I Told You Republicans Wouldn’t Do Anything
I often responded to posts on Facebook that directed readers to articles that told us that Republicans were about to expose this or that bit of wrongdoing by the Democrats with “don’t hold your breath.”
The Republicans had a narrow window to affect substantial political change for our nation with the election of Donald Trump. They blew it.
They have refused to get behind Trump when he was riding high after the election and they had a majority of Americans on their side. Instead, they feared being attacked by the media.
It’s one of the reasons the GOP lost the House. Too many Republicans wanted to support the status quo. They like big government and do-nothingism unless what they do benefits them personally.
They like the Supreme Court because it keeps them from having to make hard political decisions. Better to let nine unelected judges take the heat for what they should be doing.

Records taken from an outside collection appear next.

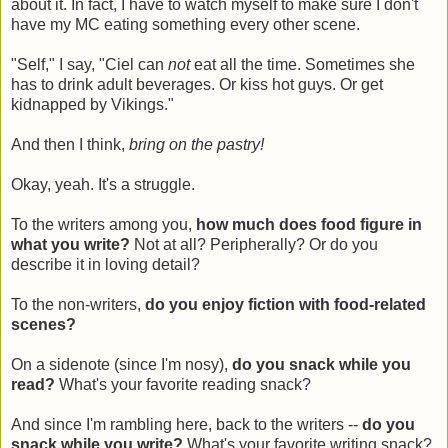
about it. In fact, I have to watch myself to make sure I don't
have my MC eating something every other scene.
"Self," I say, "Ciel can
not
eat all the time. Sometimes she
has to drink adult beverages. Or kiss hot guys. Or get
kidnapped by Vikings."
And then I think,
bring on the pastry!
Okay, yeah. It's a struggle.
To the writers among you,
how much does food figure in
what you write?
Not at all? Peripherally? Or do you
describe it in loving detail?
To the non-writers,
do you enjoy fiction with food-related
scenes?
On a sidenote (since I'm nosy),
do you snack while you
read?
What's your favorite reading snack?
And since I'm rambling here, back to the writers --
do you
snack while you write?
What's your favorite writing snack?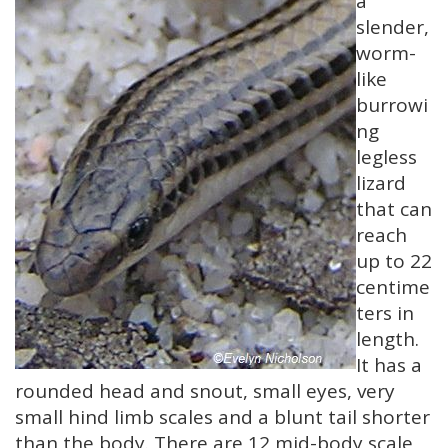
a
slender,
worm-
like
burrowi
ng
legless
lizard
that can
reach
up to 22
centime
ters in
length.
It has a
rounded head and snout, small eyes, very
small hind limb scales and a blunt tail shorter
than the body. There are 12 mid-body scale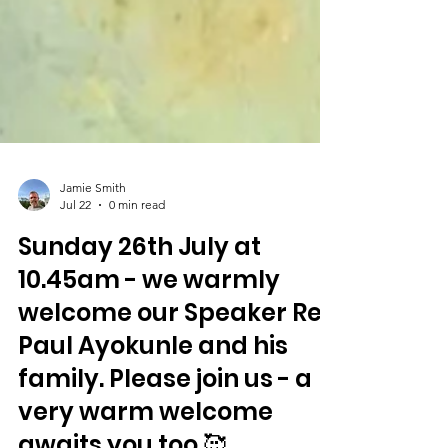
Jamie Smith
Jul 22
0 min read
Sunday 26th July at
10.45am - we warmly
welcome our Speaker Rev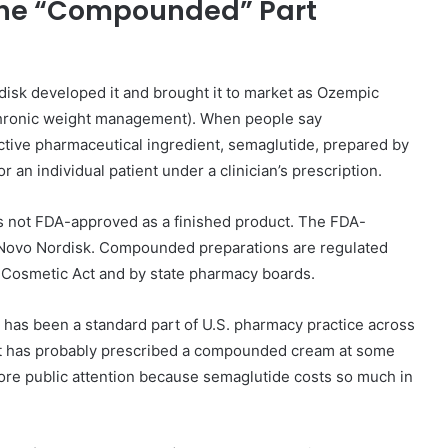
 the “Compounded” Part
disk developed it and brought it to market as Ozempic
 chronic weight management). When people say
ive pharmaceutical ingredient, semaglutide, prepared by
n individual patient under a clinician’s prescription.
is not FDA-approved as a finished product. The FDA-
Novo Nordisk. Compounded preparations are regulated
 Cosmetic Act and by state pharmacy boards.
has been a standard part of U.S. pharmacy practice across
st has probably prescribed a compounded cream at some
ore public attention because semaglutide costs so much in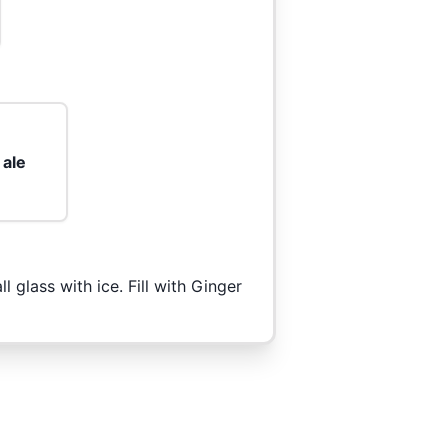
 ale
 glass with ice. Fill with Ginger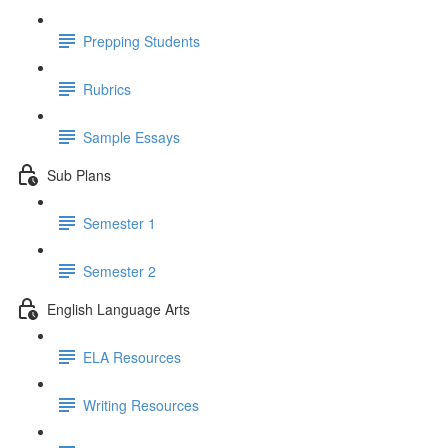
Prepping Students
Rubrics
Sample Essays
Sub Plans
Semester 1
Semester 2
English Language Arts
ELA Resources
Writing Resources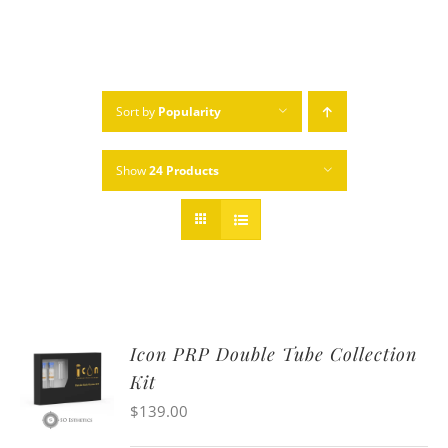
Sort by
Popularity
Show
24 Products
Icon PRP Double Tube Collection
Kit
$
139.00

Consider these two Republican failures. Republican Gov. John Kasich failed to support House Bill 258 that would have banned “abortions once a fetal heartbeat is detected, as early as six weeks into a woman’s pregnancy and before many women know they are pregnant.”
The Republican-led Ohio House of Representatives voted 60-28 successfully to override the governor’s veto. It was a different outcome in the state Senate. The Ohio Senate subsequently failed to override the governor’s veto that same day, with just 19 senators voting in favor of the bill, with 20 votes needed for an override.” There are 24 Republicans in the Senate.
The excuse that Kasich used to veto the bill was that it would be deemed unconstitutional. That’s OK. Your job is to do what is morally right and appeal to the Constitution by claiming nullification based on the Ninth and Tenth Amendments.
Then there’s this:
House Republicans unceremoniously ended their investigation into the way the FBI and the Department of Justice handled Hillary Clinton’s email scandal and the bias allegations against President Trump.
The House probe was led by the House Oversight and Government Reform Committee and the Judiciary Committee and sought to look into allegations that the FBI and the DOJ were biased against Trump during the 2016 presidential election and favored Clinton’s candidacy.
Two Republicans chairing the committees – Reps. Trey Gowdy, R-S.C., and Robert Goodlatte, R-Va. – said in a letter Friday that the DOJ must appoint a special counsel to investigate the “seemingly disparate treatment” of the investigations into Clinton’s use of private emails and Trump’s alleged ties to Russia.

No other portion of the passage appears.